▸ EXERCISE DESCRIPTION:
Beginning at the line that contains "One notable highlight", return every remaining line of the data below exactly; return nothing before it.

------------

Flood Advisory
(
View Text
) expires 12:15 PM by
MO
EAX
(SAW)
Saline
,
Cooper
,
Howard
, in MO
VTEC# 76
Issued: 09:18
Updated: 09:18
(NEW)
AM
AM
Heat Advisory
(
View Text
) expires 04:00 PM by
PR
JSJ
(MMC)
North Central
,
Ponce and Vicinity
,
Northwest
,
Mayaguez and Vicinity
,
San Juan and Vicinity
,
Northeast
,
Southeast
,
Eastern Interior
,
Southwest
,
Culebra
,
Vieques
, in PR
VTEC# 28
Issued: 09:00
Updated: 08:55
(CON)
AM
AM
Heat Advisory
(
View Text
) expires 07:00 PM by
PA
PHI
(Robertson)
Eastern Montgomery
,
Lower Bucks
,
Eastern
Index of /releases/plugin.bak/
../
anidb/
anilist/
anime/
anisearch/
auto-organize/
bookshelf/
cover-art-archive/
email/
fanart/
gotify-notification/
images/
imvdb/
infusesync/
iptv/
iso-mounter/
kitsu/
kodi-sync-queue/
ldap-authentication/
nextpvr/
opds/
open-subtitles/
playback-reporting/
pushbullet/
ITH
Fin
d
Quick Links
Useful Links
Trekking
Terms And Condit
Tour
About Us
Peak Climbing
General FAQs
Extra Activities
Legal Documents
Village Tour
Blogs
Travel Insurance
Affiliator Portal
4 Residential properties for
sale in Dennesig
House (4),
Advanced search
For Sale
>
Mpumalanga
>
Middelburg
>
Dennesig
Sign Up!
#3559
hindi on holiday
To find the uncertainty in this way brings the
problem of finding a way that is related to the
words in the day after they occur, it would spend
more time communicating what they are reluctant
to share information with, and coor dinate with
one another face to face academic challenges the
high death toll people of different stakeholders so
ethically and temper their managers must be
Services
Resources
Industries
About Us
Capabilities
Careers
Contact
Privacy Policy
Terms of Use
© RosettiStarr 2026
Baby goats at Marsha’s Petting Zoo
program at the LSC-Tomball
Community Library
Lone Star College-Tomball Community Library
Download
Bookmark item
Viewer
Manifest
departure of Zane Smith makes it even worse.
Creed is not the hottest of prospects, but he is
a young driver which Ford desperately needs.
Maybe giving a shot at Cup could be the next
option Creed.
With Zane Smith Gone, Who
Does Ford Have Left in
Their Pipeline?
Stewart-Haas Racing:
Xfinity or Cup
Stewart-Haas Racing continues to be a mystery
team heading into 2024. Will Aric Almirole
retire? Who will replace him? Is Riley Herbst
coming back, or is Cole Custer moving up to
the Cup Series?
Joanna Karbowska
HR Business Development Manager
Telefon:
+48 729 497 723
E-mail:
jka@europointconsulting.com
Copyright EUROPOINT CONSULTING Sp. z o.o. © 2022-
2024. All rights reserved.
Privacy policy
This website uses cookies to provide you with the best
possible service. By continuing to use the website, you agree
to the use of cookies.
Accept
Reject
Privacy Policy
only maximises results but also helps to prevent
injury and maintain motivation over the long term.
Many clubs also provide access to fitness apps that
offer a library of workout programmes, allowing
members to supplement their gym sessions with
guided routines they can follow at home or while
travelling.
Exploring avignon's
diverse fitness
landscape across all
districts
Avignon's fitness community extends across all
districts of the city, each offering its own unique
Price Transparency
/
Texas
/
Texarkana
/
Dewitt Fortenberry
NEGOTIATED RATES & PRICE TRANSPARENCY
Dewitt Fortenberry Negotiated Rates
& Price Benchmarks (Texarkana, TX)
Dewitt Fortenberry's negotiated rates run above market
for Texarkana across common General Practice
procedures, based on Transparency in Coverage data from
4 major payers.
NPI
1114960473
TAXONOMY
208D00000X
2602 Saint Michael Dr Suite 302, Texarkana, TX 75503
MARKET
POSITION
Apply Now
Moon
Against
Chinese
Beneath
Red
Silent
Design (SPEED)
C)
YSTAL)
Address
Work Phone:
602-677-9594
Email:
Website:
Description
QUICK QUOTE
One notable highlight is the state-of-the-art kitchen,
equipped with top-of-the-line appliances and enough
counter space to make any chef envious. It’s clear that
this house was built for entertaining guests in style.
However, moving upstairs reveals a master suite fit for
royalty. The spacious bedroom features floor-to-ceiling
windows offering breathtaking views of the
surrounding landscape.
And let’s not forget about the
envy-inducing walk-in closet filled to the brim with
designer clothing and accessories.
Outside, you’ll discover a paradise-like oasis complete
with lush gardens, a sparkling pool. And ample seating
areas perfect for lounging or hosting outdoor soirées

------------

▸ ANSWER SPACE:
One notable highlight is the state-of-the-art kitchen,
equipped with top-of-the-line appliances and enough
counter space to make any chef envious. It’s clear that
this house was built for entertaining guests in style.
However, moving upstairs reveals a master suite fit for
royalty. The spacious bedroom features floor-to-ceiling
windows offering breathtaking views of the
surrounding landscape.
And let’s not forget about the
envy-inducing walk-in closet filled to the brim with
designer clothing and accessories.
Outside, you’ll discover a paradise-like oasis complete
with lush gardens, a sparkling pool. And ample seating
areas perfect for lounging or hosting outdoor soirées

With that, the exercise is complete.